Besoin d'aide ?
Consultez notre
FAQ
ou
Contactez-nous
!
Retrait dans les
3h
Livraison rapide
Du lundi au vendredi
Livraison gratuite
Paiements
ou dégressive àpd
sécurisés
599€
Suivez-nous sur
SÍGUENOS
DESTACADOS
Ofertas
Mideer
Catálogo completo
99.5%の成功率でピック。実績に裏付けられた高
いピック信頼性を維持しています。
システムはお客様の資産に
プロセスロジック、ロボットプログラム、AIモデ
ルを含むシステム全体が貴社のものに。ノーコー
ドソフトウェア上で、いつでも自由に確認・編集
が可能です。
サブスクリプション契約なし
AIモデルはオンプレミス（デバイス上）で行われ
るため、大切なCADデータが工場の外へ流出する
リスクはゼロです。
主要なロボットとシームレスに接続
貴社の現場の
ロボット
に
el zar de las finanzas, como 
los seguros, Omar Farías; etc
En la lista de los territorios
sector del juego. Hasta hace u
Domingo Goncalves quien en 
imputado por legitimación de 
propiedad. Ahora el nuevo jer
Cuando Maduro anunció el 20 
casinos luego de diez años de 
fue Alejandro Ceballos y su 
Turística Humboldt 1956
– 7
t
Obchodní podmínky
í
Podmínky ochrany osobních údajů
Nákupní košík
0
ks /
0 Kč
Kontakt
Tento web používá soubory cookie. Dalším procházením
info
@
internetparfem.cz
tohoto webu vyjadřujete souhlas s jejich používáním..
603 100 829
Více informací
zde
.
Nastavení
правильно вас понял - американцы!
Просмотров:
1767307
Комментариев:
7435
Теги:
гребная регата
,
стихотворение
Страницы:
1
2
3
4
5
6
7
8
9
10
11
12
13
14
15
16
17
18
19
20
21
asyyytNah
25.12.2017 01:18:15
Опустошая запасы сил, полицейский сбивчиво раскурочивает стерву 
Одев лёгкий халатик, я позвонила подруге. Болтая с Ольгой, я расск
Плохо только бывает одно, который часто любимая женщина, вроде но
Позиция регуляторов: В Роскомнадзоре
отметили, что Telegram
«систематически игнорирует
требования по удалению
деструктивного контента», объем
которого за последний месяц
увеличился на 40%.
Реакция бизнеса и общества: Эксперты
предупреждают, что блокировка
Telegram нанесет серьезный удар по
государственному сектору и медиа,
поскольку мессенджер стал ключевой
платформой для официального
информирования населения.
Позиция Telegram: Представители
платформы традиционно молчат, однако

*****

» Exercise requirements
Go through the entries above and copy each line holding the string "Livraison".

» Answer space
Livraison rapide
Livraison gratuite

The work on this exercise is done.